2 Replies Latest reply on Oct 2, 2017 12:43 PM by kimabdlinux@gmail.com

    ceph + rdma error: ibv_open_device failed

    xjtabc

      I followed this doc:

      Bring Up Ceph RDMA - Developer's Guide

      But mon could not start with this error:

      7f5acb890700 -1 Infiniband Device open rdma device failed. (2) No such file or directory

       

      I checked ceph code:

      116  name = ibv_get_device_name(device);

      117  ctxt = ibv_open_device(device);

      118  if (ctxt == NULL) {

      119    lderr(cct) << __func__ << " open rdm a device failed. "<< cpp_strerror(errno) << dendl;

      120    ceph_abort();

      121  }

       

      Then

      gdb info:

      Breakpoint 1, Device::Device (this=0x55555f3597e0, cct=0x55555eec01c0, d=<optimized out>)
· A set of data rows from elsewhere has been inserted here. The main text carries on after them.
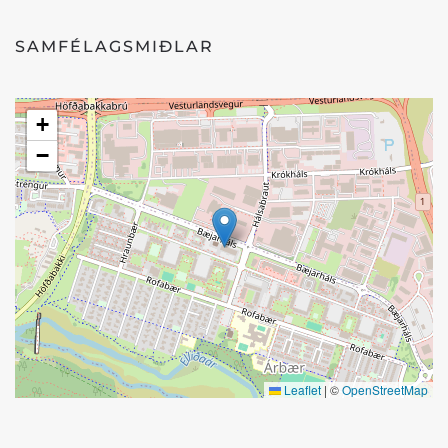
SAMFÉLAGSMIÐLAR
+
−
Leaflet
|
©
OpenStreetMap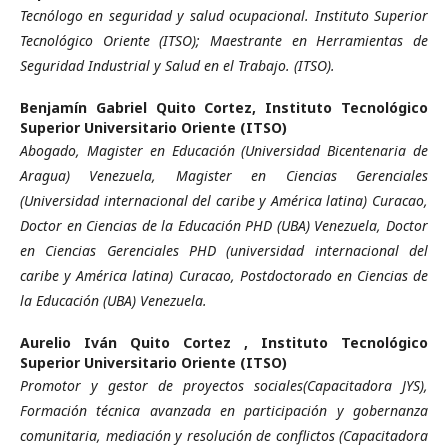
Tecnólogo en seguridad y salud ocupacional. Instituto Superior
Tecnológico Oriente (ITSO); Maestrante en Herramientas de
Seguridad Industrial y Salud en el Trabajo. (ITSO).
Benjamín Gabriel Quito Cortez,
Instituto Tecnológico
Superior Universitario Oriente (ITSO)
Abogado, Magister en Educación (Universidad Bicentenaria de
Aragua) Venezuela, Magister en Ciencias Gerenciales
(Universidad internacional del caribe y América latina) Curacao,
Doctor en Ciencias de la Educación PHD (UBA) Venezuela, Doctor
en Ciencias Gerenciales PHD (universidad internacional del
caribe y América latina) Curacao, Postdoctorado en Ciencias de
la Educación (UBA) Venezuela.
Aurelio Iván Quito Cortez ,
Instituto Tecnológico
Superior Universitario Oriente (ITSO)
Promotor y gestor de proyectos sociales(Capacitadora JYS),
Formación técnica avanzada en participación y gobernanza
comunitaria, mediación y resolución de conflictos (Capacitadora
          at /usr/src/debug/ceph-12.2.0/src/msg/async/rdma/Infiniband.cc:116

      116  name = ibv_get_device_name(device);

      $7 = {ops = {alloc_context = 0x0, free_context = 0x0}, node_type = IBV_NODE_CA, transport_type = IBV_TRANSPORT_IB,                                 -------------------------------------------*(struct ibv_device *) device

        name = "mlx4_0", '\000' <repeats 57 times>, dev_name = "uverbs0", '\000' <repeats 56 times>,

        dev_path = "/sys/class/infiniband_verbs/uverbs0", '\000' <repeats 220 times>,

        ibdev_path = "/sys/class/infiniband/mlx4_0", '\000' <repeats 227 times>}

       

      Breakpoint 2, Device::Device (this=0x55555f3597e0, cct=0x55555eec01c0, d=<optimized out>)

          at /usr/src/debug/ceph-12.2.0/src/msg/async/rdma/Infiniband.cc:117

      117  ctxt = ibv_open_device(device);

      Cannot access memory at address 0x646f6e2f305f3478                                                 -------------------------------------------*(struct CephContext *) ctxt

       

      It seems that ibv_open_device failed

       

      # ibstat

      CA 'mlx4_0'

      CA type: MT26428

      Number of ports: 1

      Firmware version: 2.9.1000

      Hardware version: b0

      Node GUID: 0x0002c90300589efc

      System image GUID: 0x0002c90300589eff

      Port 1:

      State: Active

      Physical state: LinkUp

      Rate: 40

      Base lid: 33

      LMC: 0

      SM lid: 23

      Capability mask: 0x0251086a

      Port GUID: 0x0002c90300589efd

      Link layer: InfiniBand

       

      Is there any problem with the data of struct ibv_device?